“Founders should go beyond vision to passion” – Matt Blumberg, Author, Startup CEO


Matt Blumberg (@MattBlumberg) is the co-founder, CEO and chairman of email solutions provider Return Path. He is the author of the recently released book Startup CEO. Matt joins us in this exclusive interview on founder vision, CEO strategy, management approaches.How was your book received? What were some of the unusual responses and reactions you got?

So far, so good! I’ve had 12 reviews on Amazon, and only one was negative. That person said the book was too basic, which I wasn’t expecting, but makes sense for some readers. I asked the reviewer to tell me some topics he thought would be more interesting for a second edition and never heard back.
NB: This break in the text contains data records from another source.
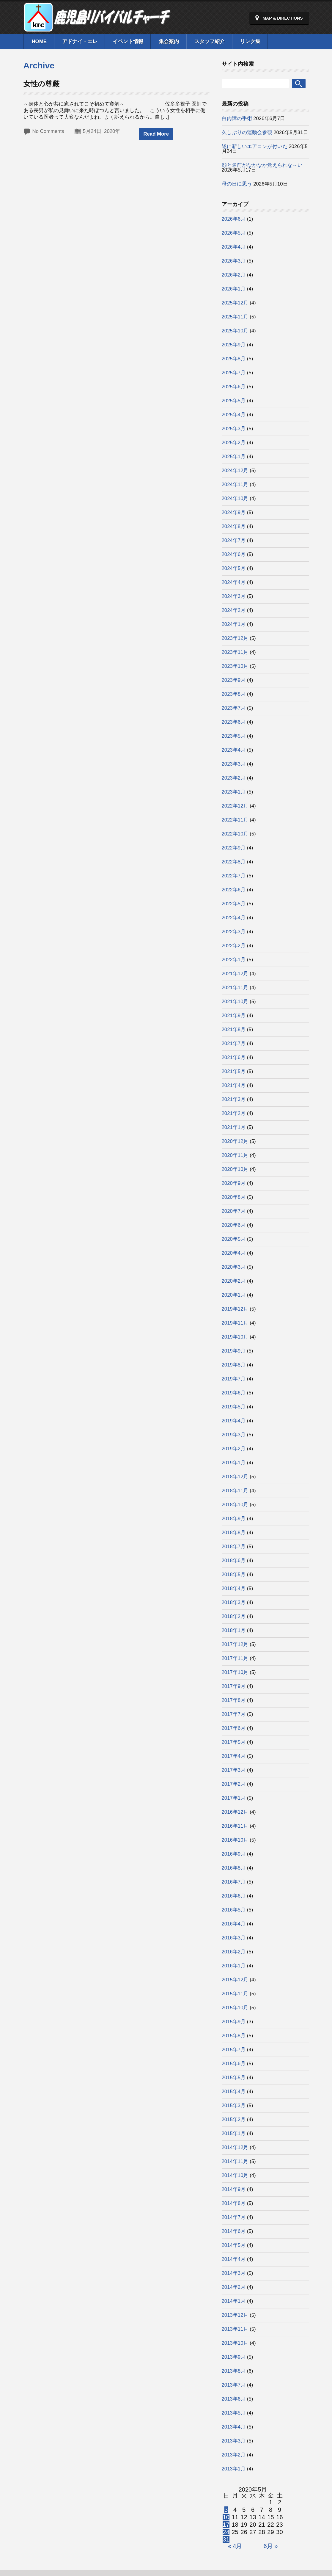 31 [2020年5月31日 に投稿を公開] (226, 2539)
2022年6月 (234, 890)
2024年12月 (235, 470)
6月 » (271, 2546)
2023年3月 (234, 764)
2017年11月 (235, 1658)
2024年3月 (234, 596)
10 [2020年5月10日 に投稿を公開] (226, 2517)
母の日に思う (237, 184)
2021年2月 (234, 1113)
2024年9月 (234, 512)
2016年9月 (234, 1854)
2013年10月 (235, 2343)
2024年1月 (234, 624)
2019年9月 (234, 1351)
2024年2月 (234, 610)
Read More (156, 134)
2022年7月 (234, 876)
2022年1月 (234, 959)
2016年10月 (235, 1840)
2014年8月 (234, 2203)
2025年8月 (234, 359)
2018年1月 (234, 1630)
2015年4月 (234, 2091)
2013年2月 (234, 2455)
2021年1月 (234, 1127)
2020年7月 (234, 1211)
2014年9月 (234, 2189)
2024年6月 (234, 554)
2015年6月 (234, 2063)
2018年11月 (235, 1490)
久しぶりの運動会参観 (247, 132)
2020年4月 (234, 1253)
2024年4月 (234, 582)
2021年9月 (234, 1015)
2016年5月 (234, 1910)
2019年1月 (234, 1463)
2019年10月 (235, 1337)
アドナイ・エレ (79, 41)
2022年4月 (234, 918)
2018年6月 (234, 1560)
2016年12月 (235, 1812)
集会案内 (169, 41)
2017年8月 (234, 1700)
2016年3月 (234, 1938)
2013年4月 (234, 2427)
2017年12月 (235, 1644)
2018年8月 (234, 1532)
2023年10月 (235, 666)
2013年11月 (235, 2329)
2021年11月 (235, 987)
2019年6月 (234, 1393)
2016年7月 (234, 1882)
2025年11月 (235, 317)
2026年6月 (234, 219)
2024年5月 (234, 568)
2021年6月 (234, 1057)
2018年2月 (234, 1616)
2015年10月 (235, 2007)
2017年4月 (234, 1756)
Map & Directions (282, 18)
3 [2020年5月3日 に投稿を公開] (226, 2509)
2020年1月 (234, 1295)
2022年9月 (234, 848)
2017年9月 (234, 1686)
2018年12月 (235, 1476)
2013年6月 (234, 2399)
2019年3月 (234, 1435)
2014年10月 (235, 2175)
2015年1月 (234, 2133)
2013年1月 (234, 2469)
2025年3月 (234, 428)
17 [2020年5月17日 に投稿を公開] (226, 2524)
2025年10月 (235, 331)
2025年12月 (235, 303)
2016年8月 (234, 1868)
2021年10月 (235, 1001)
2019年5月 (234, 1407)
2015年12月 (235, 1980)
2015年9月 (234, 2021)
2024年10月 (235, 498)
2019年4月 (234, 1421)
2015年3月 (234, 2105)
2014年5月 (234, 2245)
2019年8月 (234, 1365)
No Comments (48, 131)
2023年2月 (234, 778)
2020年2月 (234, 1281)
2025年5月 (234, 400)
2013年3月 (234, 2441)
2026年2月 (234, 275)
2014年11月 (235, 2161)
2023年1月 (234, 792)
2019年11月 (235, 1323)
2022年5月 (234, 904)
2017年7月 (234, 1714)
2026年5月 (234, 233)
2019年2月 (234, 1449)
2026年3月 (234, 261)
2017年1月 (234, 1798)
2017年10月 (235, 1672)
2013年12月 (235, 2315)
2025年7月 (234, 373)
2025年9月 (234, 345)
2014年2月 (234, 2287)
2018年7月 (234, 1546)
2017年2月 (234, 1784)
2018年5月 (234, 1574)
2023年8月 (234, 694)
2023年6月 (234, 722)
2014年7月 (234, 2217)
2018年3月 (234, 1602)
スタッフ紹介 (209, 41)
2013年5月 (234, 2413)
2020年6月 (234, 1225)
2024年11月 (235, 484)
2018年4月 (234, 1588)
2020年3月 (234, 1267)
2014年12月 (235, 2147)
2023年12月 (235, 638)
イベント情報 (128, 41)
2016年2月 (234, 1952)
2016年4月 (234, 1924)
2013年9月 (234, 2357)
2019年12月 (235, 1309)
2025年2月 (234, 442)
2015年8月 (234, 2035)
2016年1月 (234, 1966)
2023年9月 (234, 680)
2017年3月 (234, 1770)
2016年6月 (234, 1896)
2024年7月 (234, 540)
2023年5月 (234, 736)
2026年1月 (234, 289)
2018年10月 (235, 1504)
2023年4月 (234, 750)
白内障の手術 (237, 118)
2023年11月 (235, 652)
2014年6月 (234, 2231)
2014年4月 (234, 2259)
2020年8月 (234, 1197)
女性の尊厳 (41, 84)
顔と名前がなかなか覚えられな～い (262, 165)
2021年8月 (234, 1029)
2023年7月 (234, 708)
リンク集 (250, 41)
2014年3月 (234, 2273)
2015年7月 (234, 2049)
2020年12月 (235, 1141)
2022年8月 (234, 862)
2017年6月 (234, 1728)
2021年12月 (235, 973)
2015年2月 (234, 2119)
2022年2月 (234, 945)
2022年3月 (234, 931)
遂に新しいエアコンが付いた (254, 146)
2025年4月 (234, 414)
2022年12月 (235, 806)
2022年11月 (235, 820)
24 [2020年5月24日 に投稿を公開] (226, 2532)
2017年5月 (234, 1742)
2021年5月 (234, 1071)
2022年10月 (235, 834)
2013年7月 (234, 2385)
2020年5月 (234, 1239)
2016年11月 (235, 1826)
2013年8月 (234, 2371)
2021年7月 (234, 1043)
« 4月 (235, 2546)
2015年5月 (234, 2077)
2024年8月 (234, 526)
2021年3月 (234, 1099)
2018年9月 (234, 1518)
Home (39, 41)
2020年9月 (234, 1183)
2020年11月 (235, 1155)
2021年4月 (234, 1085)
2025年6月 (234, 386)
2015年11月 (235, 1994)
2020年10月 (235, 1169)
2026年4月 (234, 247)
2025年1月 (234, 456)
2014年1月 (234, 2301)
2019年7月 (234, 1379) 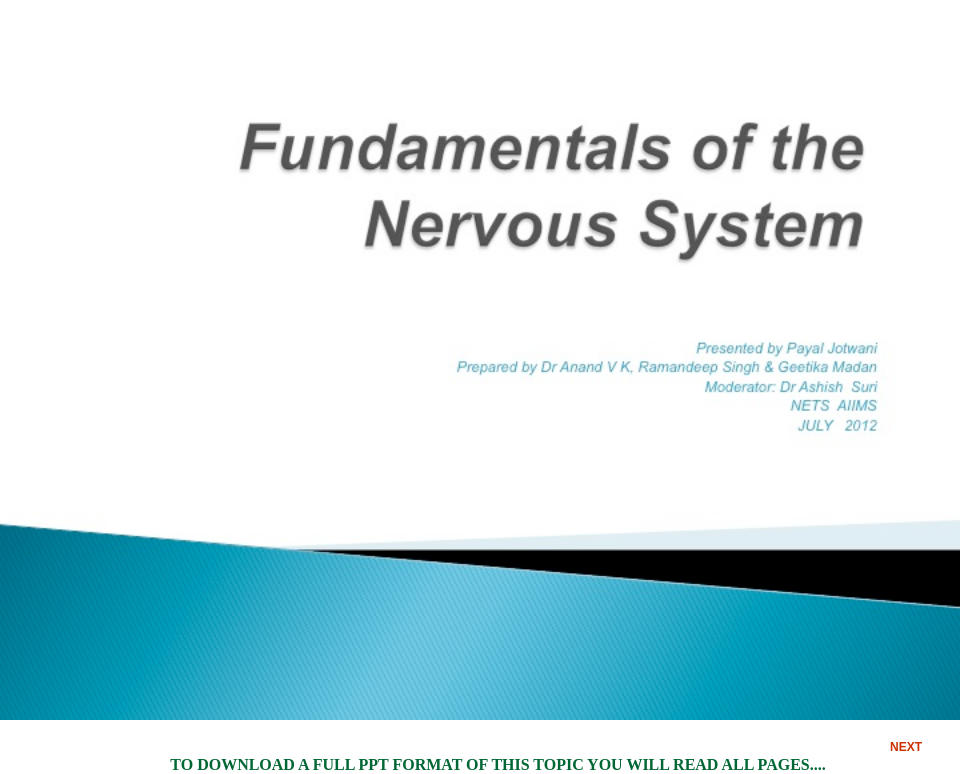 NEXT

How should innovators strike that delicate balance between ‘Stick to your vision’ and ‘Adapt to a changed world’?

As an entrepreneur, you have to learn how to ignore the word “no” a certain number of times…but you also have to begin to appreciate that when *everyone* says no, they might be more right than you.

How should the startup founding team ‘manage’ their story in situations where there is in-fighting between the team?
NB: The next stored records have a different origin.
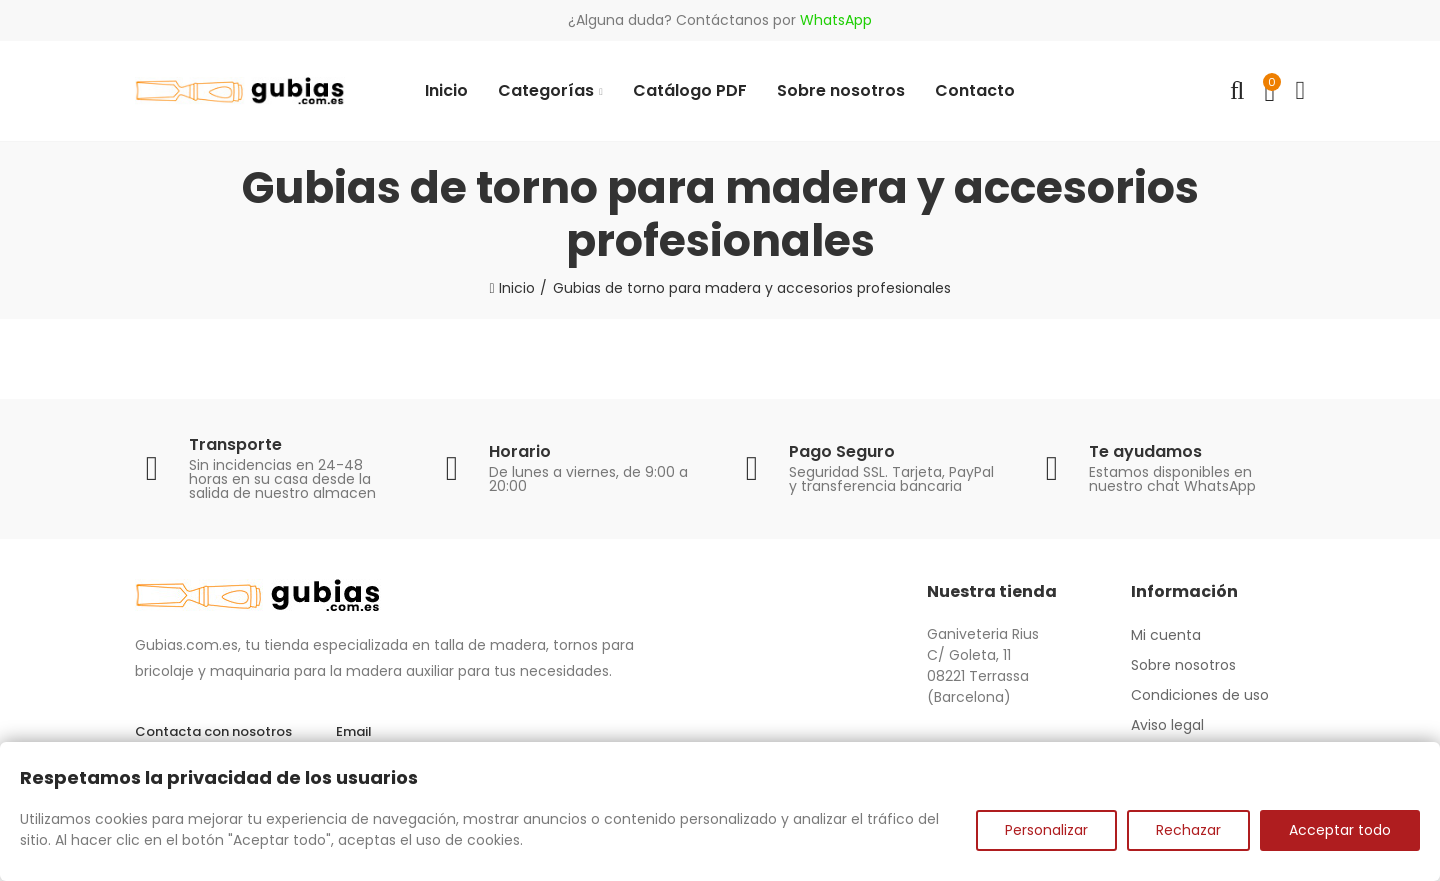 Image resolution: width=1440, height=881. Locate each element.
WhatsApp (836, 20)
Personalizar (1046, 830)
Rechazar (1188, 830)
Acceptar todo (1340, 830) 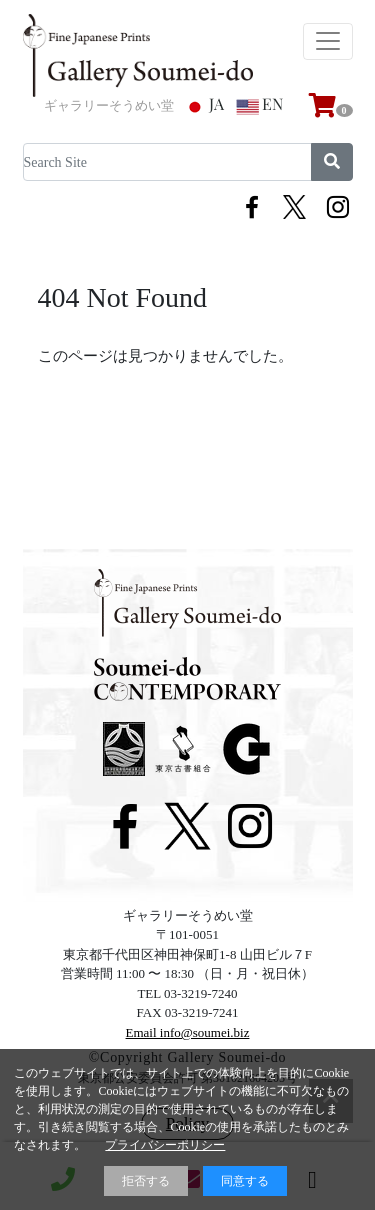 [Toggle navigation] (328, 41)
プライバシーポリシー (165, 1145) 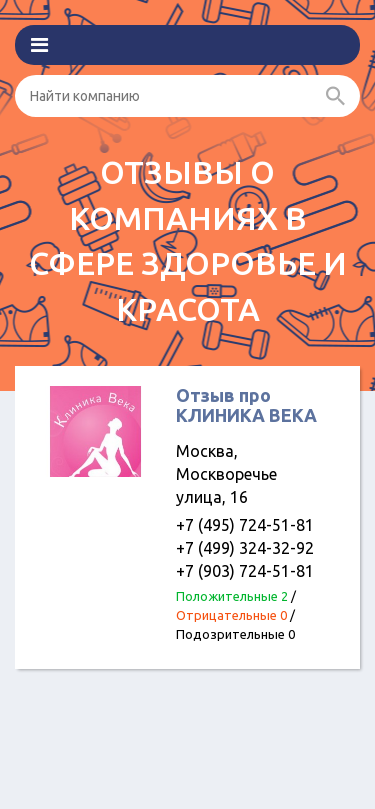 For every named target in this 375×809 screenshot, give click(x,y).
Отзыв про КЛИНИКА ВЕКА (246, 405)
Every company needs a strong CEO once the company gets out of the founding stage. If none emerges, the founding team should hire one. If one of the founders becomes CEO, then the other founders need to respect the authority of the office of CEO, while at the same time the CEO needs to respect the views and legacy of the other founders as it makes sense.

What role does knowledge management (KM) play in a startup as it scales up from informal tacit flows of knowledge to globalised online flows?

KM as a specific function inside the company becomes key especially after a company crosses around 400-500 people. But managing knowledge, and being intentional about communication, must happen sooner, and the more distributed you are geographically the more important this is.

Should a startup itself become like an investor and create investment funds for other startups?

Almost never. Startups should partner with other startups, not become venture investors. That’s a poor use of a startup balance sheet. Larger companies may do so, e.g. Intel, which is a $50B+ public company.

Are companies also creating boards of their customers, and not just boards of directors and advisors?

Customer Advisory Boards are great if you can figure out how to use them. But these are for advice and product/service/experience feedback, not for corporate governance.

What opportunities and management challenges do you see for micro-multinational startups, e.g. founding team itself is in two different countries?

It’s not a lot different than we were when we started with offices in New York and San Francisco, later New York and Denver. You have to get on a plane a lot. You have to invest in *high quality* videoconference (e.g., not just Skype). And you have to think about whether that’s the best way to start a business, because while there are some benefits to it, you pay a penalty as well.

What are the different kinds of challenges faced by founders of social businesses and NGOs as they scale up?

I’m really not close to either of these spaces, but the funding challenges are clearly different as are available talent at different price points. But the concept of proving a model that works and figuring out how to scale it up cuts across time and industries.

What is your parting message to the startups and aspiring entrepreneurs in our audience?

The most important thing about founding a company isn’t just having vision; it’s having a passion for turning that vision into reality. If you don’t have that, then you should ask others to found companies on your vision and give you some founders’ stock in them. If you are partway there, found a company and bring in co-founders early who can help you turn the vision into reality.